Raising questions
Existence is meaningful. What is the purpose of storing the hashcode of the message tag in ConsumeQueue?
The data found is used for message filtering, because consumers can consume messages according to topics and tag s
consumer.subscribe("TopicTest", "TagA");
So is the message filtering in the broker or the condenser?

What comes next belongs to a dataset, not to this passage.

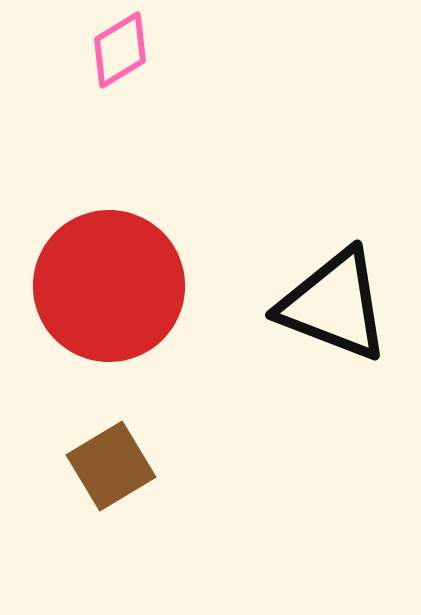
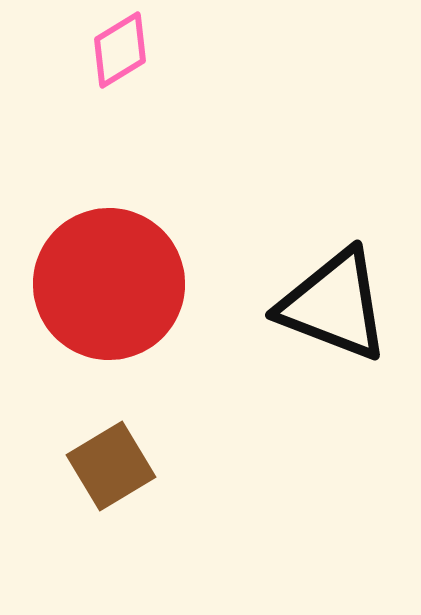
red circle: moved 2 px up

According to the common sense, it is in the broker, because the traffic can be reduced in the broker. In fact, the broker filters most and the Consumer filters a small part
Structure of ConsumeQueue
ConsumeQueue stores the logical information of the topic, as shown in the figure below, representing a record. The recorded information is stored in commitLog at CommitLog Offset.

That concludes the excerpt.